What you need to do
Would you reproduce the entries that follow exactly as they appear?

Input data

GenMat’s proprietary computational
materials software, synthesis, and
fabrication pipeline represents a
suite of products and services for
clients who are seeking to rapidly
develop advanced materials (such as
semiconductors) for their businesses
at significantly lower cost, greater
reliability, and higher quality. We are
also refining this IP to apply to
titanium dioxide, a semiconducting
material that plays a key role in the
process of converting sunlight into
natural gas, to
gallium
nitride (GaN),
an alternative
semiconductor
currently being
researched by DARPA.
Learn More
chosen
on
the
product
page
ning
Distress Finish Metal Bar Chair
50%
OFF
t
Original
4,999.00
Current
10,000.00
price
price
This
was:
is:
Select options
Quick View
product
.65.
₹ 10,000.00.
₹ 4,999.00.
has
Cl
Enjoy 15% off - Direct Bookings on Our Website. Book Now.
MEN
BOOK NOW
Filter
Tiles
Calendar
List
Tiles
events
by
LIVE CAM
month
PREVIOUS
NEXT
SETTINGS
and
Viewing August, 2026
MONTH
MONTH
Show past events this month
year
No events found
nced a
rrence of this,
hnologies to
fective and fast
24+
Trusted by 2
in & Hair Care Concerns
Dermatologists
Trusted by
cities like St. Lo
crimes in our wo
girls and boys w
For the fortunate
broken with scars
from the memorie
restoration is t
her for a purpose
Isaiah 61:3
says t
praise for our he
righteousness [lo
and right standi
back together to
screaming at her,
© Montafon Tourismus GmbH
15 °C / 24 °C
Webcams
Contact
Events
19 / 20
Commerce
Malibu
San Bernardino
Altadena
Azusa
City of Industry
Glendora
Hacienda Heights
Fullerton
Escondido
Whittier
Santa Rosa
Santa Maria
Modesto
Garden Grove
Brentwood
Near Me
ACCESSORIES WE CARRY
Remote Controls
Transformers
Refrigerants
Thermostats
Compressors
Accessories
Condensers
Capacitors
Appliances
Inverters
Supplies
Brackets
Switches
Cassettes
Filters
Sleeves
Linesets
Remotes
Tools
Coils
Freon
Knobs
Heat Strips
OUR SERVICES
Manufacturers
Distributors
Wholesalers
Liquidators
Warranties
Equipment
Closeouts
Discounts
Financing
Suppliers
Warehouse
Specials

Answer to this problem
GenMat’s proprietary computational
materials software, synthesis, and
fabrication pipeline represents a
suite of products and services for
clients who are seeking to rapidly
develop advanced materials (such as
semiconductors) for their businesses
at significantly lower cost, greater
reliability, and higher quality. We are
also refining this IP to apply to
titanium dioxide, a semiconducting
material that plays a key role in the
process of converting sunlight into
natural gas, to
gallium
nitride (GaN),
an alternative
semiconductor
currently being
researched by DARPA.
Learn More
chosen
on
the
product
page
ning
Distress Finish Metal Bar Chair
50%
OFF
t
Original
4,999.00
Current
10,000.00
price
price
This
was:
is:
Select options
Quick View
product
.65.
₹ 10,000.00.
₹ 4,999.00.
has
Cl
Enjoy 15% off - Direct Bookings on Our Website. Book Now.
MEN
BOOK NOW
Filter
Tiles
Calendar
List
Tiles
events
by
LIVE CAM
month
PREVIOUS
NEXT
SETTINGS
and
Viewing August, 2026
MONTH
MONTH
Show past events this month
year
No events found
nced a
rrence of this,
hnologies to
fective and fast
24+
Trusted by 2
in & Hair Care Concerns
Dermatologists
Trusted by
cities like St. Lo
crimes in our wo
girls and boys w
For the fortunate
broken with scars
from the memorie
restoration is t
her for a purpose
Isaiah 61:3
says t
praise for our he
righteousness [lo
and right standi
back together to
screaming at her,
© Montafon Tourismus GmbH
15 °C / 24 °C
Webcams
Contact
Events
19 / 20
Commerce
Malibu
San Bernardino
Altadena
Azusa
City of Industry
Glendora
Hacienda Heights
Fullerton
Escondido
Whittier
Santa Rosa
Santa Maria
Modesto
Garden Grove
Brentwood
Near Me
ACCESSORIES WE CARRY
Remote Controls
Transformers
Refrigerants
Thermostats
Compressors
Accessories
Condensers
Capacitors
Appliances
Inverters
Supplies
Brackets
Switches
Cassettes
Filters
Sleeves
Linesets
Remotes
Tools
Coils
Freon
Knobs
Heat Strips
OUR SERVICES
Manufacturers
Distributors
Wholesalers
Liquidators
Warranties
Equipment
Closeouts
Discounts
Financing
Suppliers
Warehouse
Specials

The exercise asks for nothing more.